How We Use Teams Shared Channels
Shared Channels in Microsoft Teams allow you to invite people who are not in the Team into a channel in that Team. We are primarily using them to bring in external users, but you can also use them internally. For example, you can have a Private Team with only select staff in it and have a Shared Channel where you can invite all staff to communicate with that group. Think of it as the opposite of Private Channels, whose members can only be a subset of the members of the Team the channel is in.
The advantages of Shared Channels with external users are:
- They show up for the external users in their Teams, without having to switch out of their organization’s Teams
- When they are @mentioned, it shows up in their activity feed along with their organizational feed
- They don’t miss anything on either side, because they’re not switching
- They only see the Shared Channels they are invited into, not the whole Team
Below on the left is a view of our Team for MBN Canada, one of our clients. On the right is MBN Canada’s view of the same channel in their Teams. We are each in our own organization, and we see this channel in our regular list of Teams. It can be moved or hidden as needed, and it shows in the Activity feed, just like any other Team.
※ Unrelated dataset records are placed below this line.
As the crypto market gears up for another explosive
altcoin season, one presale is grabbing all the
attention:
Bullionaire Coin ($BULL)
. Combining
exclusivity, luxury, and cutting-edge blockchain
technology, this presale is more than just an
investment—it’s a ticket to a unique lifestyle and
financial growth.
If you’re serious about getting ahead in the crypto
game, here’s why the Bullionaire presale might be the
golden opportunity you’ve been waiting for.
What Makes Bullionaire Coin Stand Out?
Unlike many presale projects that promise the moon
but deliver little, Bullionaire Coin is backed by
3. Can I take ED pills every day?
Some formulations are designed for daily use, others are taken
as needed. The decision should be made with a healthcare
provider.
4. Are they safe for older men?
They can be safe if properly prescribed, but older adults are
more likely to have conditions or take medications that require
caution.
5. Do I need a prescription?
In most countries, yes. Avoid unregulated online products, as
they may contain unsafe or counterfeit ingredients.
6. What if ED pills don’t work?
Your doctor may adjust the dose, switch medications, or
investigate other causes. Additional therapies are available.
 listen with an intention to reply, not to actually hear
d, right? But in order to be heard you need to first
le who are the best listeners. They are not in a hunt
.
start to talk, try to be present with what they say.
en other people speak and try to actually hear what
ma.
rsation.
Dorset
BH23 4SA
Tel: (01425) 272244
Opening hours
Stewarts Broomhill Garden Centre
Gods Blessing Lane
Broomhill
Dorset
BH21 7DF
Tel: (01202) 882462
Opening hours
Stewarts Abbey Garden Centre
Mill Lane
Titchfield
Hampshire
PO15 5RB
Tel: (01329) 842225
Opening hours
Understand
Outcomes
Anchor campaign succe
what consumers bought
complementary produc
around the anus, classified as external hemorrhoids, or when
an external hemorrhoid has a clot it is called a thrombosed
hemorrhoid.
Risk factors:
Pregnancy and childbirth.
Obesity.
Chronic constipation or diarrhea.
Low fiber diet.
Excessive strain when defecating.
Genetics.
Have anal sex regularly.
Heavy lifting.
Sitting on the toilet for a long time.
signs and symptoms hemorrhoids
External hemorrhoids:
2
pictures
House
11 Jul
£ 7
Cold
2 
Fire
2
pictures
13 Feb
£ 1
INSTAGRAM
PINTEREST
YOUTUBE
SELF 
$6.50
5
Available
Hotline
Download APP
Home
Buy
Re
Users that are external to your tenant that you want to add to a shared channel are not like regular guest users in Azure AD. In fact, they don’t need to be invited as guests at all. What needs to happen is that their organizations need to be added as allowed organizations in B2B Direct Connect. This can be done by default for all organizations, but we recommend it be done individually for each organization you’ll be collaborating with. Each organization also needs to allow outbound access to your organization, so it does require some administrator configuration on both sides.
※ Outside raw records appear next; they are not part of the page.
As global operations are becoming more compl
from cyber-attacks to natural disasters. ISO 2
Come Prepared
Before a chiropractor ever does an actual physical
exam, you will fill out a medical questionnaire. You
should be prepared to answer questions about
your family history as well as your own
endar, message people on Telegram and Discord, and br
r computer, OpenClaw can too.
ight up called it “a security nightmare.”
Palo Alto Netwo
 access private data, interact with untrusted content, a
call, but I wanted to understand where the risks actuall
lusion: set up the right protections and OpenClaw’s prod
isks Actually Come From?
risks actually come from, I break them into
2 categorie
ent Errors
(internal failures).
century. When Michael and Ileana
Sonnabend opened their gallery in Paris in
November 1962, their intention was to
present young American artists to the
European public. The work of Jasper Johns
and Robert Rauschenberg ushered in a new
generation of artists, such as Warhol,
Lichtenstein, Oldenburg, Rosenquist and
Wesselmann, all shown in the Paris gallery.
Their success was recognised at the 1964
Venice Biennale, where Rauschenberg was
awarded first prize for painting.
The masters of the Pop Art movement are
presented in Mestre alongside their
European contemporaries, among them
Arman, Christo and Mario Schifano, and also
To do this, you need to be a Global Administrator in your tenant. You’ll also need to have a Global Administrator in the other tenants validate or update their settings. Here’s what needs to be done.
Teams Policies
The host tenant needs to have the Shared Channel policies enabled in their tenant. By default, this is enabled across the organization, but it can be restricted through different policies applied to different groups of users. This can be validated by a Teams administrator in the Teams admin centre.
Hosting Tenant
The tenant that is hosting the Shared Channel needs the following settings in their Azure AD External Identities.
This is configured in the Azure portal at External Identities.
You can update the default settings to allow inbound connections from any organization, but we recommend explicitly adding each organization that you want to add to Shared Channels explicitly.
Use the "Add organization" button to open a search dialog where you can search for any organization that has an Azure AD tenant. Bear in mind it is not expected that this will work between clouds such as Commercial and GCC (Government Community Cloud).
Once the organization has been added, you can then set defaults for it. You will need to allow inbound access to members of that organization to be added to your Shared Channels. You can do this for all members, or just specific users or groups. These groups are defined and managed on the other tenant side, so you need to contact the other organization to get the object IDs for the users or groups you’d like to add. This protects the identity store of the other organization from external browsing, which is a good thing from a security perspective.
External Tenant
The external tenant that is being invited into a Shared Channel also needs to enable outbound access to your tenant for the Shared Channel to work. This can also be done either at the individual tenant level or enabled for all organizations. The choice is primarily driven by a desire to control the tenants that members of that organizations can join Shared Channels, or whether it is reasonable to keep it open to all tenants.
Like the inbound settings, this can also be restricted to specific users or groups. Since this is for the same tenant, you do get the full user and group search and selection features.
From a governance perspective, you could decide to define a group that users need to belong to before they can participate in a Shared Channel with another organization. Training or compliance review could be part of the requirement to be added to the group.
Creating the Shared Channel
Once the B2B Direct Connect settings are properly configured on both sides, you are ready to create the Shared Channel. Navigate to the Team where you want the Shared Channel, and select Add Channel. Name your channel and select "Shared" as the privacy option. We are often creating Shared Channels for use with individual clients, so we like to name them prefixed with Envision IT and then the client’s name. This makes it obvious from both perspectives what it is for.
Shared Channels are enabled by default in Teams. You can choose if people can create Shared Channels, if they can share them with people outside your organization, and if they can participate in external Shared Channels by creating a channel policy in Teams Admin.